I neighbor of mine recently purchased a used very large mill to do automotive work on so he sold me his homemade mill (made from a drill press, he removed the thrust bearings and put load-bearings suitable for milling and has been milling with it successfuly now for about a year). I purchased it for $250, including a nice machinist vise (not shown on table).

Although the trip home in my pickup was just about a mile away, I noticed that when I set it up, the screw driving the left right x axis was tight, meaning that the handle still turned but it was stiff and a bit hard to turn. I completely loosened the 4 or 5 gib screws but that didn't really make a difference.

So the mill is still useable and goes thru its range so should I just live with it or is there some type trouble shooting steps I should take?

much thanks

Dave


----------



## mattthemuppet2 (Jan 16, 2014)

bit of swarf or gunk trapped in the x-axis lead screw? Can you remove the lead screw and table to clean it out. That'd be my first guess given what you've already tested.


----------



## SE18 (Jan 16, 2014)

Thanks, I'll try that this weekend, hoping nothing is bent


----------



## DAN_IN_MN (Jan 17, 2014)

You might want to ask the guy who built it.


----------



## donthack (Jan 21, 2014)

Nice setup looks like he knew what he was doing, posible just a lube issue?  Any chance the gib got jammed?  Best of luck.


----------



## SE18 (Jan 22, 2014)

donthack said:


> Nice setup looks like he knew what he was doing, posible just a lube issue?  Any chance the gib got jammed?  Best of luck.

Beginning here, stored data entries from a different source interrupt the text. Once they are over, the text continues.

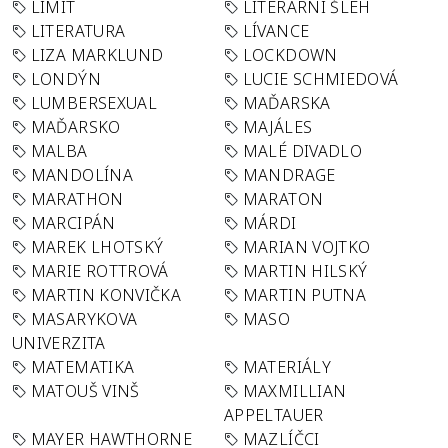
LIMIT
LITERÁRNÍ ŠLEH
LITERATURA
LÍVANCE
LIZA MARKLUND
LOCKDOWN
LONDÝN
LUCIE SCHMIEDOVÁ
LUMBERSEXUAL
MAĎARSKA
MAĎARSKO
MAJÁLES
MALBA
MALÉ DIVADLO
MANDOLÍNA
MANDRAGE
MARATHON
MARATON
MARCIPÁN
MÁRDI
MAREK LHOTSKÝ
MARIAN VOJTKO
MARIE ROTTROVÁ
MARTIN HILSKÝ
MARTIN KONVIČKA
MARTIN PUTNA
MASARYKOVA
MASO
UNIVERZITA
MATEMATIKA
MATERIÁLY
MATOUŠ VINŠ
MAXMILLIAN
APPELTAUER
MAYER HAWTHORNE
MAZLÍČCI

Thanks, after a few days, it settled down. Don't ask me why but it's working smoothly now. Yes, he did a great job with the mill for sure!

I've been cutting steel with it using conventional (it doesn't like climb milling) and found it takes bites of steel at 5 thou, which is pretty good depth for sure

I've got some high carbon steel I'd like to mill with a HSS endmill. Since I'm new at this, can high carbon steel be milled? It's RR spike.

Here's a photo of the beginning of a ball turner I started on yesterday


----------